Heres a show you video but i flip mine over all way and cradle them like a baby. I try to wear a sweater to do this so it doesn't hurt me if they kick. 
[ame]http://www.youtube.com/watch?v=KnfwnODAtQk[/ame]


----------



## ZRabbits (Feb 24, 2012)

Thanks, but that bunny was just so good. Takes me a while to get mine to that stage, but they are all still young and learning. Excellent video for those who need to know. And that includes me. Thanks.

K


----------



## Sweetie (Feb 24, 2012)

The first time I did Sweetie's nails, I had the vet show me and he did it for free. Now I can clip bunny nails that are black. For clear nails, it is easy because you can see the quick.


----------



## BlueCamasRabbitry (Feb 24, 2012)

If you can, have someone else who can hold them on their backs (I don't exactly see how a bunny burrito helps because then you can't get to their feet at all! And when you attempt to do so, they will struggle and make it worse. ) and then you can clip their nails.

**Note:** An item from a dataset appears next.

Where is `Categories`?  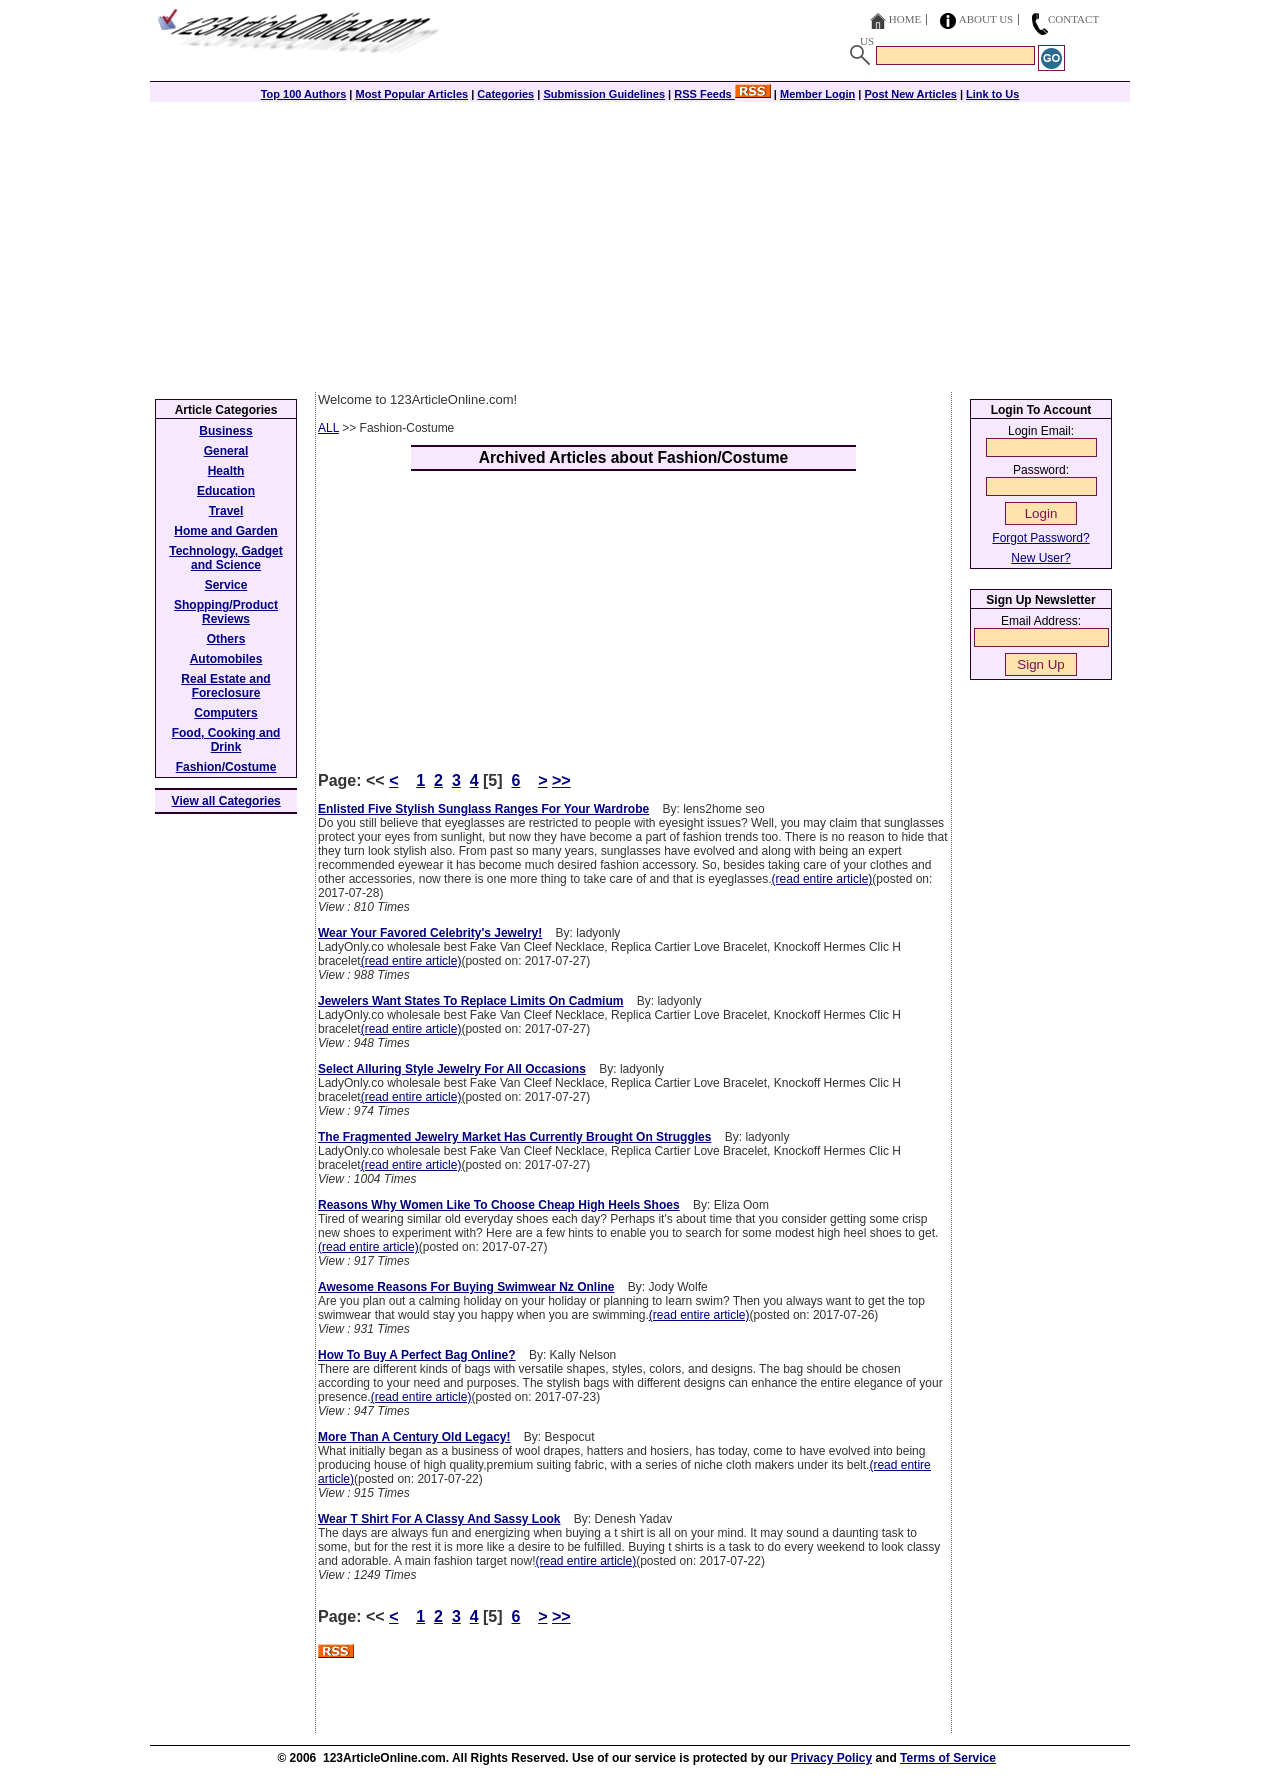 Categories is located at coordinates (505, 94).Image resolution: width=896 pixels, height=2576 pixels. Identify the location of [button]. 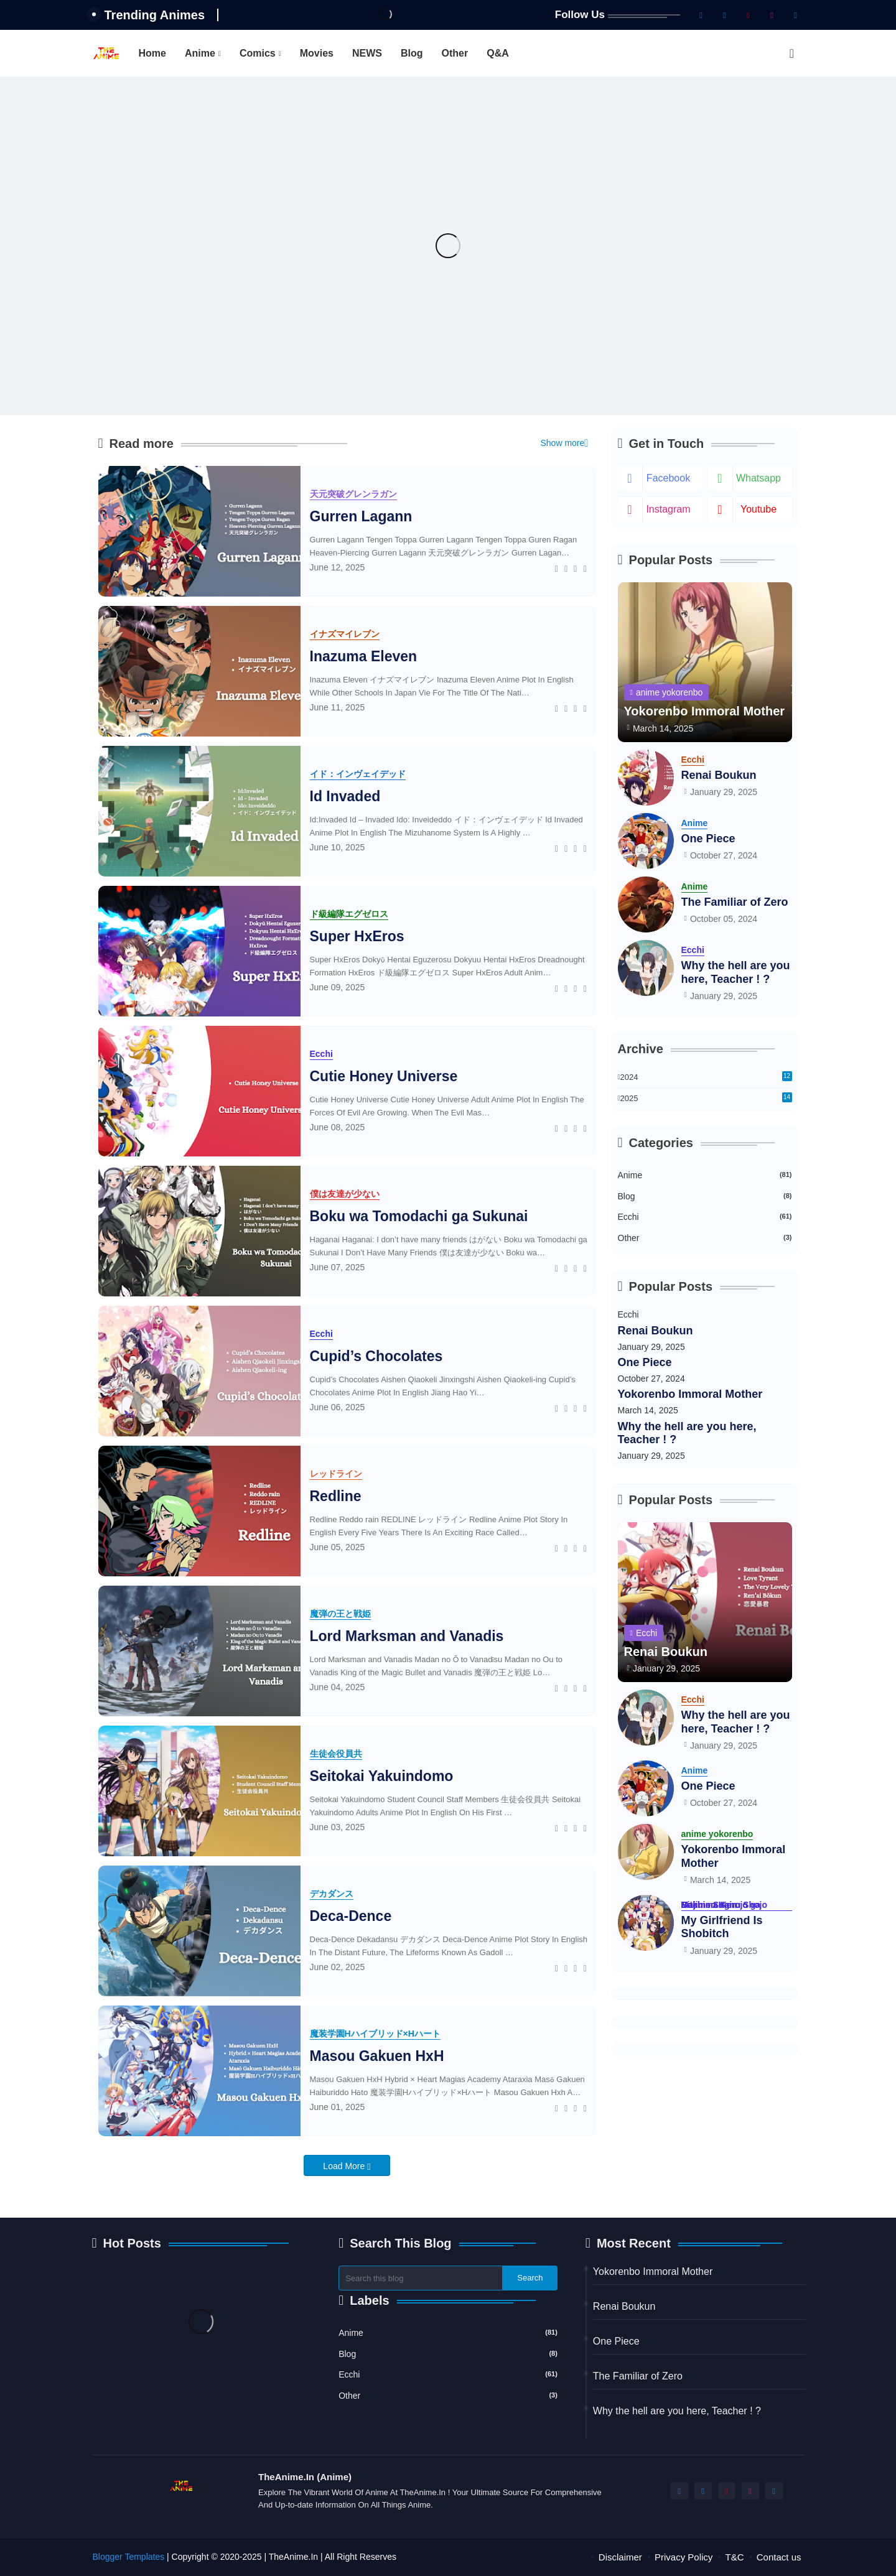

That way the 2nd person can hold them securely (they should also wear a sweatshirt - they'll still get scratched though, it just won't be as bad as it would be if they weren't wearing a sweatshirt) while you clip their nails and the rabbits won't have much room for struggling. 

This method always worked for my sister and I. It was definitely tricky to clip the Rex's toenails by myself! I had to cradle them like a baby (which is how the 2nd person usually held them) and then hold them against me tightly. I got really ripped up doing that! 

Smaller rabbits are easier. I can just flip my Mini Rex and Holland on their backs, put them down between my thighs, and clip away. 

Make sure that if they struggle you pull the clippers away quickly! You don't want to grip down on the toenail when they struggle as you can break toes and feet that way!

Emily


----------